The victory of President Donald Trump offers important lessons for all countries across the world, including Bhutan, and it is thus important to understand why he won, especially since USA is the sole superpower on the global stage.
The victory of Trump is a clear backlash to unrestrained globalization since the 1980s which picked some winners but also too many losers.
For all intents and purposes, the policies of President Ronald Reagan in the 1980s followed in some measure or other by subsequent Presidents of both parties transferred wealth from the middle class to the rich.
Generous tax cuts were given to the rich, big companies were allowed to fire American workers and outsource jobs abroad, changes in the stock market paid heed to shareholders value above all else, the now discredited theory of trickle-down economics was followed, minimum wage was kept low, companies refused to share the benefits of increased productivity with workers, etc.
As a result, America saw its middle class shrink rapidly and wealth was pushed upwards and concentrated there with more billionaires than ever.

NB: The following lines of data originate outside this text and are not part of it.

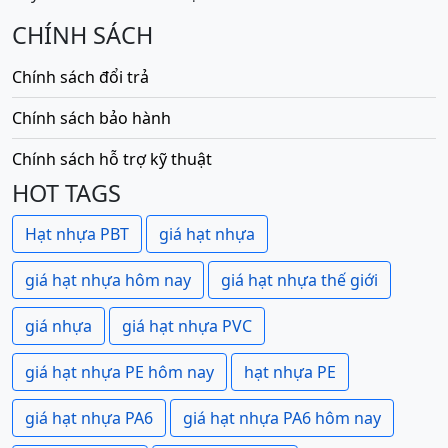
CHÍNH SÁCH
Chính sách đổi trả
Chính sách bảo hành
Chính sách hỗ trợ kỹ thuật
HOT TAGS
Hạt nhựa PBT
giá hạt nhựa
giá hạt nhựa hôm nay
giá hạt nhựa thế giới
giá nhựa
giá hạt nhựa PVC
giá hạt nhựa PE hôm nay
hạt nhựa PE
giá hạt nhựa PA6
giá hạt nhựa PA6 hôm nay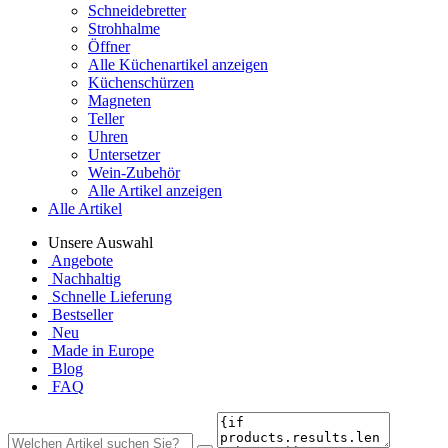
Schneidebretter
Strohhalme
Öffner
Alle Küchenartikel anzeigen
Küchenschürzen
Magneten
Teller
Uhren
Untersetzer
Wein-Zubehör
Alle Artikel anzeigen
Alle Artikel
Unsere Auswahl
Angebote
Nachhaltig
Schnelle Lieferung
Bestseller
Neu
Made in Europe
Blog
FAQ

America had come out of its Robber Baron age in the first half of the 20th century but the mixture of money, lobbying and politics in the modern age ensured that a range of special interests ran the House of Representatives and the Senate. Sometimes, even laws were written by lobbyists.
Ironically, the Democratic Party whose original base included workers lost them to Trump first in 2016 as the party refused to recognize and act on the growing inequality and wealth gap and again in 2024.
Americans after the Second World War till the 1980s and even 90s could afford a single income household, but that is rarely the case now. Owning a home is now an impossible dream.
With all of the economic pain above, and given how special interests ran Washington, many Americans lost faith in mainstream politicians and they turned to populism embodied in Trump.
The 2020 race pulled things back but the bad luck of the inflationary effects of the pandemic and the Ukraine war ensured that Americans were paying more for grocery. They felt nostalgic for the lower prices of a pre-pandemic era under Trump and most voted on this basis.
While inflation was the main issue, other issues were immigration and border management, culture wars, gender, race and polarization made worse by echo chambers of the social media.
There is also a return to American nativism and isolationism that always bubbled under the surface.
For Bhutan, the impact of a Trump return, on the positive side, will be the value of Bitcoin going up, but the downside will be climate deals to limit global warming failing and how potential trade wars could impact the global economy and thus, us too.
“To win the people, always cook them some savoury that pleases them.”